A circa metà della frazione, a 30″ da Raelert c’è l’aussie Tim Reed, seguito da un gruppo con Nils Frommhold, Luke Bell, Brad Kahlefeldt, Don e McNiece.
Ma è lo scatenato teutonico Andreas Dreitz ha prendere la testa della gara dopo 70K, chiudendo il suo parziale sui 90K veloci e piatti dello spettacolare circuito del Bahrain in 1:57:22 (!), con un vantaggio in T2 su Raelert di oltre 1 minuto.
Raelert però nella mezza è impressionante, riprende la leadership e chiude in 1:10:19, manco a dirlo il miglior split di giornata, per un tempo complessivo di 3:36:04!
A oltre due minuti arriva il connazionale Dreitz, capace di contenere la rimonta di Reed che conclude terzo a 1’03” dall’argento.

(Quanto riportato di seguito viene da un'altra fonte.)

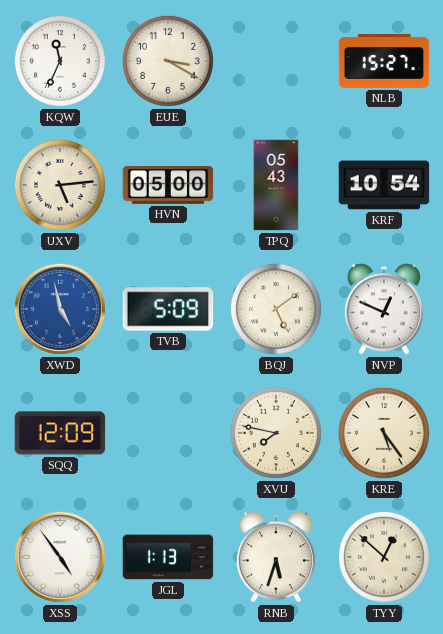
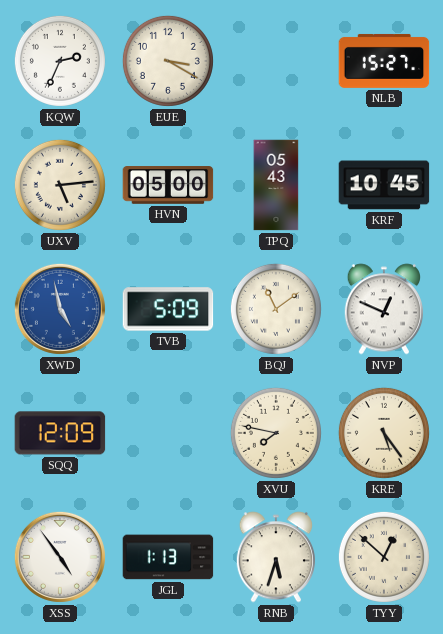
KQW: 11:34 -> 2:34
KRF: 10:54 -> 10:45
BQJ: 5:09 -> 11:09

Fuori dal podio Don, quindi Llanos, Cunnama, Symonds, il nostro Massimo Cigana ottavo, Luke Belle e Tim Van Berkel.
L’azzurro è autore di una prova delle sue: nuoto staccato dai più forti (circa 4’30”), gran rientro in bici e poi una mezza chiusa in 1:13:00 che gli ha permesso di risalire posizioni su posizioni e mettersi dietro fior di campioni.
Un finale di stagione esaltante per il mestrino che si è confermato triatleta di assoluto livello internazionale; purtroppo invece amaro ritiro per l’altro PRO azzurro, Alberto Casadei, alle prese con problemi fisici, come lui stesso ci racconta nel resoconto di seguito.

 

LA MARCIA IN PIU’ DI HELLE FREDERIKSEN

Subito all’attacco la britannica Jodie Swallow che esce dall’acqua per prima con una manciata di secondi di margine su Annabel Luxford, Helle Frederiksen, Meredith Kessler, Mary Beth Ellis, Jodie Stimpson e la vice campionessa olimpica di Londra 2012, Lisa Norden.
La frazione bike non fa grossa selezione, ma si staccano dal gruppo battistrada tre protagoniste, ovvero Ellis, Norden e Stimpson; rientra invece dopo un nuoto complicato la canadese Angela Naeth, autrice della miglior prestazione in 2:10:14.
Nella mezza si giocano la vittoria finale, e i 100.000 dollari del primo premio, in cinque: Frederiksen, Joyce, Swallow, Luxford e Naeth. Il testa a testa finale è tra Frederiksen e Joyce: la danese ha una marcia in più e va a vincere in solitaria, braccia al cielo e gran sorriso, ha vinto il suo “Mondiale”.
Il podio tutto europeo si completa con le britanniche Joyce e Swallow, staccate di 24″ una dall’altra, completano la top ten Luxford, Naeth, Melissa Hauschildt (sempre a rincorrere le leader e mai capace di rientrare), Caroline Steffen, Stimpson, Camilla Pedersen e Kessler.
Norden salta nella mezza, ma conclude ugualmente, al 13° posto; peggio di lei fa la campionessa del mondo Ironman, l’australiana Mirinda Carfrae, uscita male dall’acqua e autrice poi di altre due frazioni ancora più anonime che le consegnano un deludente 16° posto.

 

LO SCEICCO DI FERRO

Dopo aver portato a termine diverse gare in giro per il mondo, Nasser bin Hamad Al Khalifa, Sceicco del Bahrain, ha partecipato e concluso la gara di casa che lui stesso ha creato: grande appassionato di triathlon e primo promotore e creatore dell’evento, His Highness Shaikh, Presidente del “Supreme Council for Youth and Sports” ha chiuso il suo Challenge Bahrain con una buonissima prestazione, al 59° posto assoluto e quarto di categoria.
Dopo aver varcato la finish line, è rimasto nell’area di arrivo, acclamato dagli spettatori, e poi ha partecipato alla cerimonia delle premiazioni durante la quale sul podio sono stati consegnati i premi di 100.000, 50.000 e 20.000 dollari per i primi tre arrivati della classifica maschile e femminile (montepremi totale di oltre 500.000 dollari!).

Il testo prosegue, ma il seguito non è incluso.